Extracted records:

_____

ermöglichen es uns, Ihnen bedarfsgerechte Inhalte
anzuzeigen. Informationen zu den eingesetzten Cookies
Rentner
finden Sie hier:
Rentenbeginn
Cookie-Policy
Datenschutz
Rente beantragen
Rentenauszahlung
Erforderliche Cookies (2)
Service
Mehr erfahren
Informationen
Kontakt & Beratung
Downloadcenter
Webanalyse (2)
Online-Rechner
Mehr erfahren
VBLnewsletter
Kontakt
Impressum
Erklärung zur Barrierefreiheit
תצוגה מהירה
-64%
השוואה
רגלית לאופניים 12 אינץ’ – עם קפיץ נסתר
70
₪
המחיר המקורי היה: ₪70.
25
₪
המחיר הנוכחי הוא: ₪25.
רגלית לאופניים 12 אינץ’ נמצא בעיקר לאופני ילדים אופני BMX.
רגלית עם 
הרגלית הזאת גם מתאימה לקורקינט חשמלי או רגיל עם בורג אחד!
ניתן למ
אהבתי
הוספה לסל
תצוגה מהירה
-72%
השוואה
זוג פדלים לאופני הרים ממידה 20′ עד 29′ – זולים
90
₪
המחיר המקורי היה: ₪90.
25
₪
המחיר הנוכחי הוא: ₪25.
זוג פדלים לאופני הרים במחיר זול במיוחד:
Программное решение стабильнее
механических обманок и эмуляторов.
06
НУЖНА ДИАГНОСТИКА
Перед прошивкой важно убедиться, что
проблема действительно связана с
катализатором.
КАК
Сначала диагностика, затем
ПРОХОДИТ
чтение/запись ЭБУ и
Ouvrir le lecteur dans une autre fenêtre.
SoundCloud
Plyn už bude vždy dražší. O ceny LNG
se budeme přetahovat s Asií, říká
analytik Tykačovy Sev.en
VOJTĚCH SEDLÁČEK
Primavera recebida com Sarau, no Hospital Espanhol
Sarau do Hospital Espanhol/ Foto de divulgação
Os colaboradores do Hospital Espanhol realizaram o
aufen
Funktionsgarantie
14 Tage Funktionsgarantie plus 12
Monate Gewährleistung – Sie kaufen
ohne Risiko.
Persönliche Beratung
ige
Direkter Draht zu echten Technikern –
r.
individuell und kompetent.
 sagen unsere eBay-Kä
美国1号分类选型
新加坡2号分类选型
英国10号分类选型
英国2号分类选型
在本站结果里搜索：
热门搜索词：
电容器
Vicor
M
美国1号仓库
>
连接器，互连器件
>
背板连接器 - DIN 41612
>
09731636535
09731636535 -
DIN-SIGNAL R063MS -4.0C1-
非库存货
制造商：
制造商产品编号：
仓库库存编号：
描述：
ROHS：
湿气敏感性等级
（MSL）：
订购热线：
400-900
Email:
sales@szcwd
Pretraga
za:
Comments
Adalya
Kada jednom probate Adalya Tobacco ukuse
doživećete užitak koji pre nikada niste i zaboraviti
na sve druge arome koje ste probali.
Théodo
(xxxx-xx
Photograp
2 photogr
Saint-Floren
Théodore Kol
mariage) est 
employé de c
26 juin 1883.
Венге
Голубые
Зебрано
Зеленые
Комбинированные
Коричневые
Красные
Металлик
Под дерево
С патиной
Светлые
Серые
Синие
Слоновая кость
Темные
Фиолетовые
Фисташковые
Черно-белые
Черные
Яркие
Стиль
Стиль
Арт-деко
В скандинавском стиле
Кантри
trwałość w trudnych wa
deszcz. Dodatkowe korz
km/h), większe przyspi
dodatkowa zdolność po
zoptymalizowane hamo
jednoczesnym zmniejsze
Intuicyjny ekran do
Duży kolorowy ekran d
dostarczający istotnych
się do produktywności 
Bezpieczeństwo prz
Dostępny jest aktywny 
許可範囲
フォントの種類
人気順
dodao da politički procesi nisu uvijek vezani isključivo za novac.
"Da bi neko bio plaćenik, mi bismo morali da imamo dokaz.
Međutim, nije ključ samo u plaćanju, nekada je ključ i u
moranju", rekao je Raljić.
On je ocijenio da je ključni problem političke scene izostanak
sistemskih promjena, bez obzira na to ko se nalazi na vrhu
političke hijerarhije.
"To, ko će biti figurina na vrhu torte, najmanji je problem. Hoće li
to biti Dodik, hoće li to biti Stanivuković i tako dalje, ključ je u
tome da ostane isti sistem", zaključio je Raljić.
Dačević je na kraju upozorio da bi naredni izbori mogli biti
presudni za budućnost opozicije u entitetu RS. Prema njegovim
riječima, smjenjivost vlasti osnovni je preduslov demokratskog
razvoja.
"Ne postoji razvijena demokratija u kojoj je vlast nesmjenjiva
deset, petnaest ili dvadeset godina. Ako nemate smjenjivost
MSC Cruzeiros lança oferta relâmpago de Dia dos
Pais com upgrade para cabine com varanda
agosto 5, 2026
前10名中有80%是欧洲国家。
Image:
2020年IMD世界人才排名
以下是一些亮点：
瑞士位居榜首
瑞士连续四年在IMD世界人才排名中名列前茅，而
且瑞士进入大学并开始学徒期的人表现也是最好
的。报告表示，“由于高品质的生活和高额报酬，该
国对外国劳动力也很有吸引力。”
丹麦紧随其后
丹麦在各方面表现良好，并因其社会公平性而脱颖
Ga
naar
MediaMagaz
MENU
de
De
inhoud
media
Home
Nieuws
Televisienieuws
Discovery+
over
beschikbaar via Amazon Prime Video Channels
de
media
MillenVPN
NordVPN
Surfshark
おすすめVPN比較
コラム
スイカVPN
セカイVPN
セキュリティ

_____

■ Work to be completed ■
Repeat verbatim the opening run of entries, ending with the line that contains "Webanalyse (2)".

■ Problem solution ■
ermöglichen es uns, Ihnen bedarfsgerechte Inhalte
anzuzeigen. Informationen zu den eingesetzten Cookies
Rentner
finden Sie hier:
Rentenbeginn
Cookie-Policy
Datenschutz
Rente beantragen
Rentenauszahlung
Erforderliche Cookies (2)
Service
Mehr erfahren
Informationen
Kontakt & Beratung
Downloadcenter
Webanalyse (2)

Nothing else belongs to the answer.